INPUT FOR THIS TASK
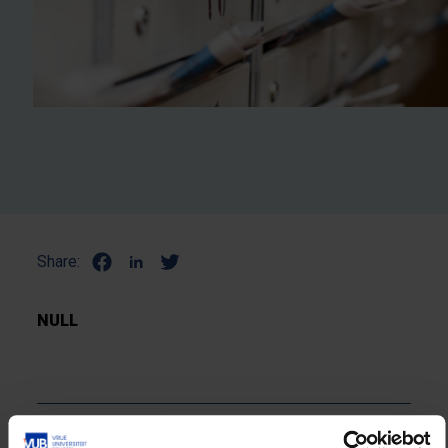
Share:
NULL
Lees meer over:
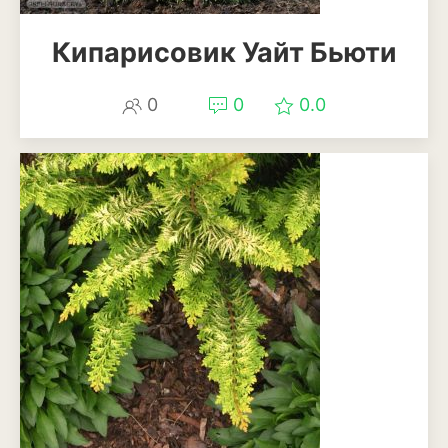
Кипарисовик Уайт Бьюти
0
0
0.0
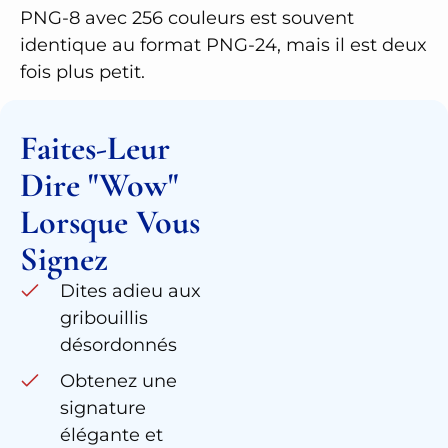
PNG-8 avec 256 couleurs est souvent
identique au format PNG-24, mais il est deux
fois plus petit.
Faites-Leur
Dire "Wow"
Lorsque Vous
Signez
Dites adieu aux
gribouillis
désordonnés
Obtenez une
signature
élégante et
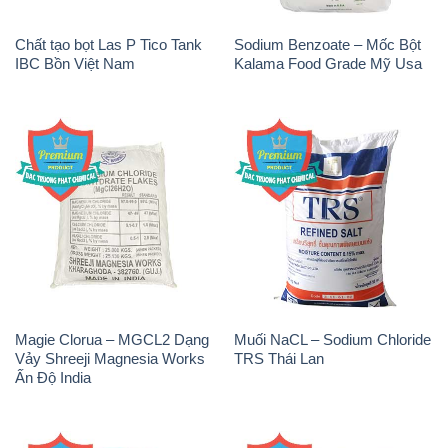
Chất tạo bọt Las P Tico Tank
Sodium Benzoate – Mốc Bột
IBC Bồn Việt Nam
Kalama Food Grade Mỹ Usa
Magie Clorua – MGCL2 Dạng
Muối NaCL – Sodium Chloride
Vảy Shreeji Magnesia Works
TRS Thái Lan
Ấn Độ India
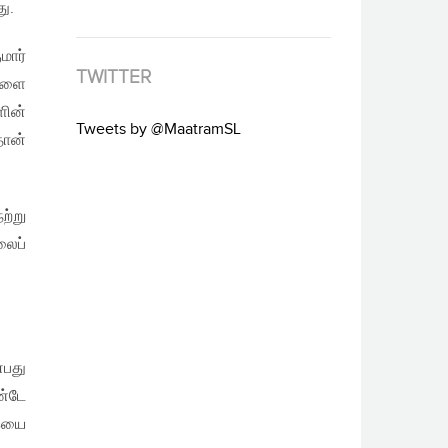
ு.
மார்
TWITTER
ிகளை
ின்
Tweets by @MaatramSL
தான்
ற்று
லைப்
்பது
ண்டே
கையை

TO DO
Drop the pictures and give every line above again exactly.

TASK RESPONSE
Share:
NULL
Lees meer over:
Кипарисовик Уайт Бьюти
0
0
0.0
PNG-8 avec 256 couleurs est souvent
identique au format PNG-24, mais il est deux
fois plus petit.
Faites-Leur
Dire "Wow"
Lorsque Vous
Signez
Dites adieu aux
gribouillis
désordonnés
Obtenez une
signature
élégante et
Chất tạo bọt Las P Tico Tank
Sodium Benzoate – Mốc Bột
IBC Bồn Việt Nam
Kalama Food Grade Mỹ Usa
Magie Clorua – MGCL2 Dạng
Muối NaCL – Sodium Chloride
Vảy Shreeji Magnesia Works
TRS Thái Lan
Ấn Độ India
ு.
மார்
TWITTER
ிகளை
ின்
Tweets by @MaatramSL
தான்
ற்று
லைப்
்பது
ண்டே
கையை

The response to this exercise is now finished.